Page-level text extractions
★ ★ ★ ★
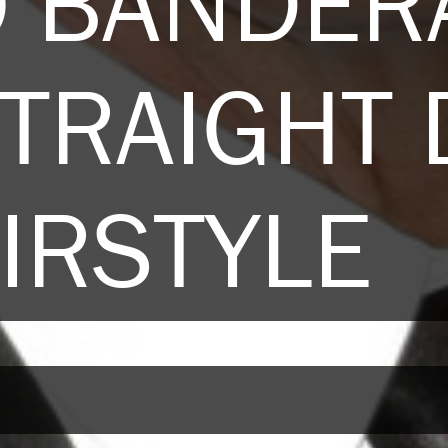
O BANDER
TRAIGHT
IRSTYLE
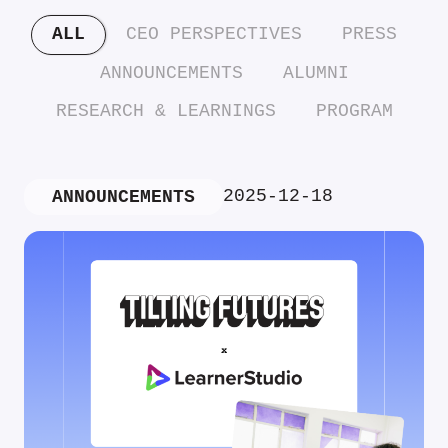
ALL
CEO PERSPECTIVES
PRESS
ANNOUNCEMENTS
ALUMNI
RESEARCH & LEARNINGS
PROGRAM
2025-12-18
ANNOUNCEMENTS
★ ★ ★ ★
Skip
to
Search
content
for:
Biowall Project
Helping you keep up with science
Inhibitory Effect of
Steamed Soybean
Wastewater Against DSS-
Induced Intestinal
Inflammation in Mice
★ ★ ★ ★
**Work to complete:** Print the lines above from the one with "Inhibitory Effect of" through the one with "Inflammation in Mice", both included, exactly as written and nothing more.

**Reply to the task:**
Inhibitory Effect of
Steamed Soybean
Wastewater Against DSS-
Induced Intestinal
Inflammation in Mice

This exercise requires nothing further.